Ernie snorted. “That’s hilarious,” he muttered.
“No, no–I have–“
“Killed people. I know. You don’t understand. I keep running into serial killers in my mind. It’s why I wanted your company you know. Their brains are awful. Like bug warrens. Like little shit beetles crawling through their head.”
“Lovely,” Jai said, shuddering with revulsion. Jai was well over six feet tall with a shaved head and a black goatee. Watching him shudder was a treat in itself.
“Yeah. Well, I’ve known you for a while now, and your brain isn’t like that. Your brain is all these neat little boxes. Well, one of your boxes has a guy named George in it, and he’s bursting the box’s seams. You’re going to have to share him with Ace and Sonny or he’s going to break your brain.”

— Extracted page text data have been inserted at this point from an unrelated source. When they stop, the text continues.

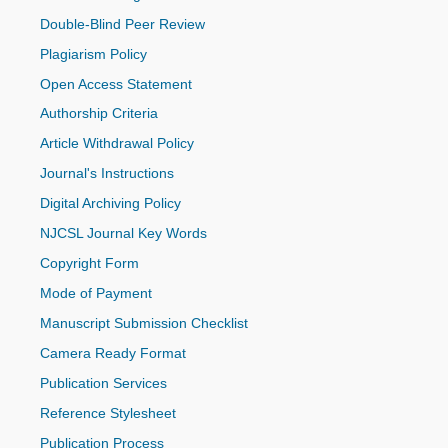
Double-Blind Peer Review
Plagiarism Policy
Open Access Statement
Authorship Criteria
Article Withdrawal Policy
Journal's Instructions
Digital Archiving Policy
NJCSL Journal Key Words
Copyright Form
Mode of Payment
Manuscript Submission Checklist
Camera Ready Format
Publication Services
Reference Stylesheet
Publication Process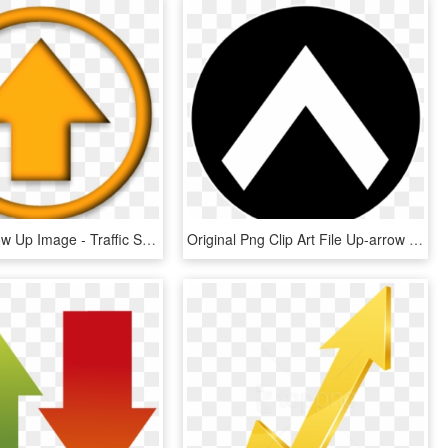
Orange Arrow Up Image - Traffic Sign, HD Png Download
Original Png Clip Art File Up-arrow Svg Images Downloading, Transparent Png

Jai groaned. “Ugh. Could we go back now? I don’t want to think about this right now.”
“Sure.” Truth tell, Ernie didn’t want to either. He wanted to think about Burton, under the same sky he was under, looking out into the cloud mottled stars and thinking about Ernie like Ernie was thinking about–
“Burton’s going to have to pull that thing,” Ernie said, suddenly right back in the present. “And yell at Jackson to duck. And Jackson’s going to duck and roll and there’s going to be a crash and the music will explode and then Burton can come home.”
Jai was staring at him.
“What?” Ernie said, shaking himself all over.
“That was the fucking creepiest thing I’ve ever seen.”
Ernie groaned. “Well, keep into yourself, okay? I”ve got to text Burton so he knows what’s coming.”
“How on earth can he know what’s coming from that?” Jai asked in wonder.
“Same way I knew how to make apple fritters, Jai. Shit just comes to us.”
He typed as fast as he could and when he was done, he let out a breath.
Now some boyfriends would blow him off–but Burton had learned to trust him in the past six months.
And now they had to wait.
For his part, Ernie was very curious as to what it all meant.